What you will do:
All lines of the material should be given again exactly.

Data in this exercise:
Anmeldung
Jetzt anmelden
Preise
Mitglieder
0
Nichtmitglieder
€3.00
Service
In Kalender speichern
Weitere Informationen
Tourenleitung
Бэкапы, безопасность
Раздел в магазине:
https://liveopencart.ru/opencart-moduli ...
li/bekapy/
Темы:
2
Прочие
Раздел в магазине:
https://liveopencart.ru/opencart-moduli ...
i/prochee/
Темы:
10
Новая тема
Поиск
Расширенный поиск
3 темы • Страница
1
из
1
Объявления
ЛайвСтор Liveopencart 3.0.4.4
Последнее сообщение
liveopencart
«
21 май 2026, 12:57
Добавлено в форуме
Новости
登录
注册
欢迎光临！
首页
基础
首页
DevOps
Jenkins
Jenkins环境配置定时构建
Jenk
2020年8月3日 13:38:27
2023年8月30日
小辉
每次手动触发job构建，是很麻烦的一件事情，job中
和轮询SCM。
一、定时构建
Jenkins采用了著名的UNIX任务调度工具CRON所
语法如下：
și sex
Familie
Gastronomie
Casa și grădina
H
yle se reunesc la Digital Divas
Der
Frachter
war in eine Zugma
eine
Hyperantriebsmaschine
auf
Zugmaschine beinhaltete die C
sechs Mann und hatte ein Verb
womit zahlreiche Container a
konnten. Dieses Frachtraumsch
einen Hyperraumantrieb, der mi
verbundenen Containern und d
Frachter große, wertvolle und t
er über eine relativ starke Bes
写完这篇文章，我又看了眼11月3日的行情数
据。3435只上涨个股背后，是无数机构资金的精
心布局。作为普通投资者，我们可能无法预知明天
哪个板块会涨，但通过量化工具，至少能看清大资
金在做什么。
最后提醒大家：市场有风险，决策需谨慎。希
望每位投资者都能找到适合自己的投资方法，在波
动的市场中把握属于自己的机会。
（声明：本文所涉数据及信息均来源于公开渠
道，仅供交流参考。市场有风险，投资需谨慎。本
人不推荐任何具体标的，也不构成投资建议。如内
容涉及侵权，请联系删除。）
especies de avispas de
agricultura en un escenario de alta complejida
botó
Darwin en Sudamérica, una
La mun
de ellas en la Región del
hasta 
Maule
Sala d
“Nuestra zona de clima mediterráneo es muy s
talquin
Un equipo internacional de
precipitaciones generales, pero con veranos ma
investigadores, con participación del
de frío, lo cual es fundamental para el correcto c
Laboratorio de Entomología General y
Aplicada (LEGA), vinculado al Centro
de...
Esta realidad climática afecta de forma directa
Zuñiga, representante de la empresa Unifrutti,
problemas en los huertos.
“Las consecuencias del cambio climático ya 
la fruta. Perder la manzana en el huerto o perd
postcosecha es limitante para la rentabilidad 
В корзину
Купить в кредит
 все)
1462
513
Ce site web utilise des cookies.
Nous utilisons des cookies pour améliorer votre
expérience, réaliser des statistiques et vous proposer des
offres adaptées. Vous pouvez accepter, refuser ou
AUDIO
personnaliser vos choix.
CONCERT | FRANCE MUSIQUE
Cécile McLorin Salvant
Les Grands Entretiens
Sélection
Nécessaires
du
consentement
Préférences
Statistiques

Response to the task:
Anmeldung
Jetzt anmelden
Preise
Mitglieder
0
Nichtmitglieder
€3.00
Service
In Kalender speichern
Weitere Informationen
Tourenleitung
Бэкапы, безопасность
Раздел в магазине:
https://liveopencart.ru/opencart-moduli ...
li/bekapy/
Темы:
2
Прочие
Раздел в магазине:
https://liveopencart.ru/opencart-moduli ...
i/prochee/
Темы:
10
Новая тема
Поиск
Расширенный поиск
3 темы • Страница
1
из
1
Объявления
ЛайвСтор Liveopencart 3.0.4.4
Последнее сообщение
liveopencart
«
21 май 2026, 12:57
Добавлено в форуме
Новости
登录
注册
欢迎光临！
首页
基础
首页
DevOps
Jenkins
Jenkins环境配置定时构建
Jenk
2020年8月3日 13:38:27
2023年8月30日
小辉
每次手动触发job构建，是很麻烦的一件事情，job中
和轮询SCM。
一、定时构建
Jenkins采用了著名的UNIX任务调度工具CRON所
语法如下：
și sex
Familie
Gastronomie
Casa și grădina
H
yle se reunesc la Digital Divas
Der
Frachter
war in eine Zugma
eine
Hyperantriebsmaschine
auf
Zugmaschine beinhaltete die C
sechs Mann und hatte ein Verb
womit zahlreiche Container a
konnten. Dieses Frachtraumsch
einen Hyperraumantrieb, der mi
verbundenen Containern und d
Frachter große, wertvolle und t
er über eine relativ starke Bes
写完这篇文章，我又看了眼11月3日的行情数
据。3435只上涨个股背后，是无数机构资金的精
心布局。作为普通投资者，我们可能无法预知明天
哪个板块会涨，但通过量化工具，至少能看清大资
金在做什么。
最后提醒大家：市场有风险，决策需谨慎。希
望每位投资者都能找到适合自己的投资方法，在波
动的市场中把握属于自己的机会。
（声明：本文所涉数据及信息均来源于公开渠
道，仅供交流参考。市场有风险，投资需谨慎。本
人不推荐任何具体标的，也不构成投资建议。如内
容涉及侵权，请联系删除。）
especies de avispas de
agricultura en un escenario de alta complejida
botó
Darwin en Sudamérica, una
La mun
de ellas en la Región del
hasta 
Maule
Sala d
“Nuestra zona de clima mediterráneo es muy s
talquin
Un equipo internacional de
precipitaciones generales, pero con veranos ma
investigadores, con participación del
de frío, lo cual es fundamental para el correcto c
Laboratorio de Entomología General y
Aplicada (LEGA), vinculado al Centro
de...
Esta realidad climática afecta de forma directa
Zuñiga, representante de la empresa Unifrutti,
problemas en los huertos.
“Las consecuencias del cambio climático ya 
la fruta. Perder la manzana en el huerto o perd
postcosecha es limitante para la rentabilidad 
В корзину
Купить в кредит
 все)
1462
513
Ce site web utilise des cookies.
Nous utilisons des cookies pour améliorer votre
expérience, réaliser des statistiques et vous proposer des
offres adaptées. Vous pouvez accepter, refuser ou
AUDIO
personnaliser vos choix.
CONCERT | FRANCE MUSIQUE
Cécile McLorin Salvant
Les Grands Entretiens
Sélection
Nécessaires
du
consentement
Préférences
Statistiques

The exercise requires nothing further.